The hits keep on coming throughout "Beautiful," the jukebox musical bio that attempts to do for Carole King what "Jersey Boys" did for the Four Seasons. That it has is indicative of the appeal of this karaoke entertainment aimed at Baby Boomers who happily pay premium prices to relive the music of their youth. They do get their money's worth as familiar 1960s pop hits punctuate this chronicle of King's career from the time she broke into the music industry at the age of 16 to her debut on the Carnegie Hall stage shortly after her album "Tapestry" swept the 1972 Grammy Awards. During that time King and her lyricist husband Gerry Goffin wrote a string of hits for such groups as the Drifters, the Shirelles and even The Monkees. They may not have put the "the Bomp in the Bomp, Bomp, Bomp," but they wrote a slew of appealing songs that never seem to get old.

But not only are King's memorable pop hits showcased in this show, which runs at the Opera House through November 15, but also some by their peers, Barry Mann and Cynthia Weil, who as friendly rivals pretty much matched them hit for hit. (They are nicely played with brash New Yorkese by Ben Fankhauser and Becky Gulsvig.) This stream of hits turns out to be the best thing in the show, and they are delivered with a professional sheen by this most likable cast. Take, for instance, a collage of early '60s hits sung in counterpoint that sets the tone early on. With the lively staging and inspired musicality, it suggests that perhaps "Beautiful" may be a cut-above its jukebox bio competitors.

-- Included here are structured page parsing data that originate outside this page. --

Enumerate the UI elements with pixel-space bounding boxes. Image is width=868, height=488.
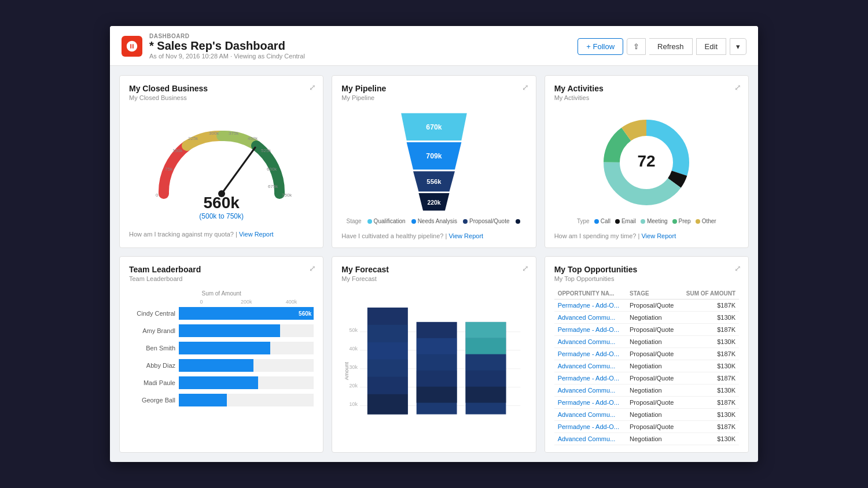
- axis-tick-400: 400k: [269, 299, 314, 305]
- svg-rect-55: [466, 371, 506, 387]
- closed-business-title: My Closed Business: [129, 84, 314, 93]
- svg-text:0: 0: [156, 193, 159, 198]
- legend-call: Call: [594, 218, 610, 224]
- table-row: Permadyne - Add-O... Proposal/Quote $187…: [554, 300, 739, 312]
- app-icon: [122, 36, 142, 57]
- opp-name-9[interactable]: Advanced Commu...: [554, 409, 626, 421]
- pipeline-subtitle: My Pipeline: [341, 94, 526, 101]
- opp-name-3[interactable]: Advanced Commu...: [554, 336, 626, 348]
- dropdown-button[interactable]: ▾: [730, 38, 746, 55]
- opp-amount-1: $130K: [680, 312, 739, 324]
- forecast-card: My Forecast My Forecast ⤢ 10k 20k 30k 40…: [332, 256, 536, 453]
- pipeline-view-report[interactable]: View Report: [448, 232, 483, 239]
- other-act-dot: [696, 219, 700, 224]
- leaderboard-bar-row: George Ball: [129, 394, 314, 406]
- bar-track-0: 560k: [179, 307, 314, 320]
- forecast-title: My Forecast: [341, 265, 526, 274]
- opportunities-card: My Top Opportunities My Top Opportunitie…: [545, 256, 749, 453]
- opp-name-1[interactable]: Advanced Commu...: [554, 312, 626, 324]
- opp-name-10[interactable]: Permadyne - Add-O...: [554, 421, 626, 433]
- opp-amount-4: $187K: [680, 348, 739, 360]
- bar-track-3: [179, 359, 314, 372]
- type-label: Type: [577, 218, 590, 224]
- svg-rect-53: [466, 338, 506, 354]
- opp-name-7[interactable]: Advanced Commu...: [554, 385, 626, 397]
- bar-fill-1: [179, 324, 280, 337]
- svg-text:150k: 150k: [172, 148, 183, 153]
- legend-prep: Prep: [672, 218, 691, 224]
- closed-business-view-report[interactable]: View Report: [239, 231, 274, 238]
- follow-button[interactable]: + Follow: [578, 38, 623, 55]
- table-row: Permadyne - Add-O... Proposal/Quote $187…: [554, 324, 739, 336]
- pipeline-card: My Pipeline My Pipeline ⤢ 670k 709k 556k: [332, 75, 536, 248]
- svg-text:375k: 375k: [229, 131, 239, 136]
- leaderboard-expand[interactable]: ⤢: [309, 264, 316, 273]
- share-button[interactable]: ⇧: [627, 38, 646, 55]
- opp-name-2[interactable]: Permadyne - Add-O...: [554, 324, 626, 336]
- bar-label-1: Amy Brandl: [129, 327, 175, 334]
- opp-amount-7: $130K: [680, 385, 739, 397]
- gauge-value: 560k: [204, 194, 240, 212]
- bar-label-5: George Ball: [129, 397, 175, 404]
- gauge-chart: 0 75k 150k 225k 300k 375k 450k 525k 600k…: [141, 113, 303, 199]
- pipeline-expand[interactable]: ⤢: [522, 83, 529, 92]
- opp-stage-5: Negotiation: [626, 360, 680, 372]
- activities-expand[interactable]: ⤢: [734, 83, 741, 92]
- bar-label-4: Madi Paule: [129, 379, 175, 386]
- svg-text:72: 72: [638, 152, 656, 170]
- activities-card: My Activities My Activities ⤢: [545, 75, 749, 248]
- other-dot: [516, 219, 520, 224]
- svg-rect-50: [417, 387, 457, 403]
- bar-track-5: [179, 394, 314, 406]
- funnel-chart: 670k 709k 556k 220k: [376, 110, 492, 215]
- call-dot: [594, 219, 599, 224]
- legend-other: [516, 219, 522, 224]
- col-stage-header: STAGE: [626, 288, 680, 300]
- leaderboard-subtitle: Team Leaderboard: [129, 275, 314, 282]
- opp-name-5[interactable]: Advanced Commu...: [554, 360, 626, 372]
- opp-name-11[interactable]: Advanced Commu...: [554, 433, 626, 445]
- svg-text:670k: 670k: [426, 123, 442, 131]
- opp-amount-8: $187K: [680, 397, 739, 409]
- forecast-chart: 10k 20k 30k 40k 50k Amount: [341, 290, 526, 417]
- gauge-container: 0 75k 150k 225k 300k 375k 450k 525k 600k…: [129, 107, 314, 226]
- svg-text:750k: 750k: [282, 193, 292, 198]
- legend-proposal: Proposal/Quote: [463, 218, 510, 224]
- table-row: Advanced Commu... Negotiation $130K: [554, 336, 739, 348]
- table-row: Advanced Commu... Negotiation $130K: [554, 433, 739, 445]
- svg-rect-47: [417, 338, 457, 354]
- opp-stage-10: Proposal/Quote: [626, 421, 680, 433]
- funnel-container: 670k 709k 556k 220k Stage Qualification: [341, 107, 526, 228]
- opp-stage-0: Proposal/Quote: [626, 300, 680, 312]
- table-row: Permadyne - Add-O... Proposal/Quote $187…: [554, 421, 739, 433]
- legend-qualification: Qualification: [367, 218, 406, 224]
- opp-name-0[interactable]: Permadyne - Add-O...: [554, 300, 626, 312]
- refresh-button[interactable]: Refresh: [649, 38, 693, 55]
- bar-chart: Sum of Amount 0 200k 400k Cindy Central …: [129, 288, 314, 413]
- svg-rect-39: [367, 308, 408, 325]
- activities-title: My Activities: [554, 84, 739, 93]
- app-container: DASHBOARD * Sales Rep's Dashboard As of …: [110, 26, 758, 462]
- svg-rect-43: [367, 377, 408, 394]
- svg-rect-56: [466, 387, 506, 403]
- bar-fill-5: [179, 394, 227, 406]
- opp-name-8[interactable]: Permadyne - Add-O...: [554, 397, 626, 409]
- svg-text:675k: 675k: [268, 184, 278, 189]
- proposal-dot: [463, 219, 468, 224]
- closed-business-card: My Closed Business My Closed Business ⤢ …: [119, 75, 323, 248]
- table-row: Advanced Commu... Negotiation $130K: [554, 409, 739, 421]
- opportunities-expand[interactable]: ⤢: [734, 264, 741, 273]
- forecast-expand[interactable]: ⤢: [522, 264, 529, 273]
- opp-stage-2: Proposal/Quote: [626, 324, 680, 336]
- activities-view-report[interactable]: View Report: [641, 232, 676, 239]
- opp-stage-7: Negotiation: [626, 385, 680, 397]
- edit-button[interactable]: Edit: [696, 38, 726, 55]
- opp-name-4[interactable]: Permadyne - Add-O...: [554, 348, 626, 360]
- closed-business-expand[interactable]: ⤢: [309, 83, 316, 92]
- svg-text:30k: 30k: [350, 364, 358, 370]
- opp-name-6[interactable]: Permadyne - Add-O...: [554, 372, 626, 385]
- opp-amount-0: $187K: [680, 300, 739, 312]
- bar-axis: 0 200k 400k: [179, 299, 314, 305]
- col-amount-header: SUM OF AMOUNT: [680, 288, 739, 300]
- opportunities-subtitle: My Top Opportunities: [554, 275, 739, 282]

Abby Mueller and Liam Tobin  

Too bad the narrative that follows plays like "Funny Girl"-in reverse. It's not the world that doesn't know that King is the greatest star, it's King herself, which pretty much puts her in the background for much of the time. She would be happy moving out of the city to Levittown - not a meme that makes for a dynamic center to the musical.

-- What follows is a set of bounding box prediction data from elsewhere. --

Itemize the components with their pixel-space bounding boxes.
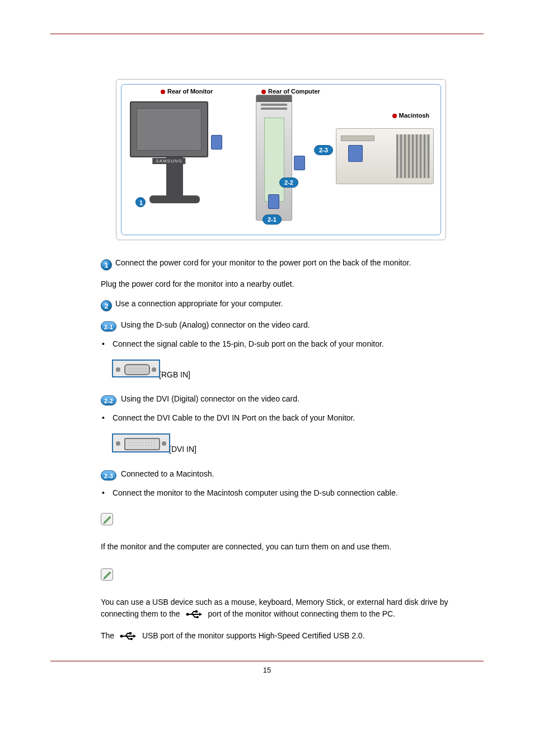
note-icon: [101, 513, 113, 525]
page-number: 15: [50, 666, 484, 674]
label-rear-monitor: Rear of Monitor: [167, 88, 213, 95]
vga-plug-icon: [294, 156, 305, 170]
note-2b-text: port of the monitor without connecting t…: [208, 609, 395, 618]
bullet-2-2: Connect the DVI Cable to the DVI IN Port…: [101, 413, 461, 422]
monitor-graphic: SAMSUNG: [130, 101, 219, 213]
svg-point-3: [196, 616, 199, 618]
label-rear-computer: Rear of Computer: [268, 88, 320, 95]
step-1-text: Connect the power cord for your monitor …: [115, 258, 411, 267]
content-area: Rear of Monitor Rear of Computer Macinto…: [101, 79, 461, 644]
usb-icon: [120, 632, 137, 644]
label-macintosh: Macintosh: [399, 112, 429, 119]
note-1-text: If the monitor and the computer are conn…: [101, 541, 461, 553]
svg-marker-4: [199, 613, 202, 616]
note-icon: [101, 568, 113, 581]
pill-2-2: 2-2: [101, 395, 116, 405]
step-2-1-text: Using the D-sub (Analog) connector on th…: [119, 320, 310, 329]
callout-1: 1: [135, 197, 146, 207]
vga-plug-icon: [268, 194, 279, 209]
dvi-port-label: [DVI IN]: [169, 445, 196, 454]
step-number-2: 2: [101, 300, 112, 311]
usb-icon: [186, 610, 203, 622]
bullet-icon: [261, 90, 266, 94]
rgb-port-label: [RGB IN]: [159, 370, 190, 379]
step-2-3-text: Connected to a Macintosh.: [119, 469, 214, 478]
bullet-icon: [161, 90, 165, 94]
dvi-port-icon: [112, 433, 170, 452]
svg-point-8: [130, 638, 133, 640]
callout-2-3: 2-3: [314, 145, 333, 155]
bottom-rule: [50, 661, 484, 661]
svg-marker-9: [133, 634, 136, 638]
rgb-port-icon: [112, 360, 160, 377]
pill-2-1: 2-1: [101, 321, 116, 332]
callout-2-1: 2-1: [263, 214, 282, 225]
step-2-text: Use a connection appropriate for your co…: [115, 299, 283, 308]
vga-plug-icon: [211, 135, 222, 150]
svg-rect-7: [129, 632, 132, 634]
bullet-2-3: Connect the monitor to the Macintosh com…: [101, 488, 461, 497]
connection-diagram: Rear of Monitor Rear of Computer Macinto…: [116, 79, 446, 240]
pill-2-3: 2-3: [101, 470, 116, 480]
callout-2-2: 2-2: [279, 178, 298, 188]
top-rule: [50, 34, 484, 34]
svg-rect-2: [195, 610, 198, 613]
vga-plug-icon: [348, 145, 363, 162]
brand-label: SAMSUNG: [152, 158, 185, 164]
note-3a-text: The: [101, 631, 116, 640]
bullet-2-1: Connect the signal cable to the 15-pin, …: [101, 339, 461, 348]
step-2-2-text: Using the DVI (Digital) connector on the…: [119, 394, 299, 403]
step-1b-text: Plug the power cord for the monitor into…: [101, 278, 461, 290]
note-3b-text: USB port of the monitor supports High-Sp…: [142, 631, 365, 640]
bullet-icon: [392, 114, 397, 118]
step-number-1: 1: [101, 259, 112, 270]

"Beautiful" follows King's journey to self-empowerment, but does so in a way that would have seemed dated fifty years ago. If anyone lets King down in this process it's Douglas McGrath, whose book offers a cliché-ridden account of the songwriter-turned-singer's ascension in the pop music world. His snappy, sit-com-inspired banter may be audience friendly, but his characters lack much depth, which only makes the show feel hollow when Geffen gets restless in their marriage, cheats on King and has a breakdown. When King comes to terms with his cheating heart it gives Abby Mueller her first chance to take charge and from that moment on, she commands the show.

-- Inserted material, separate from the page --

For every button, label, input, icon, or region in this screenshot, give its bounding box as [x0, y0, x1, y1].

What's attention-getting about the casting of Abby Mueller is that she's the sister of Jessie Mueller, who won the Tony for her performance in the original company. (Boston audiences saw Jessie last summer in "Waitress" at the American Repertory Theater.) Not having seen Jessie in the original, it is impossible for me to make a comparison; nonetheless Abby gives a capable, even compelling turn as King. For much of the time she's the quiet center around which the action revolves, leaving you to wonder when she's going to break loose. When she does, she's a wonder to watch, finding her voice both as a woman and a singer. She also pays homage to King's distinctive vocal style rather than offer a slavish imitation.

Abby Mueller, Becky Gulsvig, Ben Fankhauser and Liam Tobin  

At first Liam Tobin is every bit the early 1960s dreamboat as Geffen - he sings like a teen angel and looks like a hunk out of Beach Party movie; too bad his emotional outbursts - such as one triggered by learning he'll be writing songs for the Monkees - leave him shouting like a petulant teenager. Perhaps that's the point, but Tobin's Jekyll-Hyde routine gets tiresome pretty quickly.

Much of the show's first half offers a musical collage of pop music in the era between Elvis and the Beatles as groups like the Drifters, the Shirelles and the Righteous Brothers appear as if out of some Vegas-styled rock impersonation show. In these moments "Beautiful" shamelessly evokes "Dreamgirls" without that show's originality. To his credit director Marc Bruni paces the action with a speed and slickness that that helps blur the wafer-thin story and characters; and his work is complemented by Josh Prince's period-styled choreography. In some ways the musical's first act is a revue - lively and entertaining; when the narrative takes charge in the second half, it veers into a Lifetime Movie-of-the-Week territory. Not that finding fault with this show matters much. "Beautiful" is another critic-proof musical; maybe I am just missing that jukebox musical gene.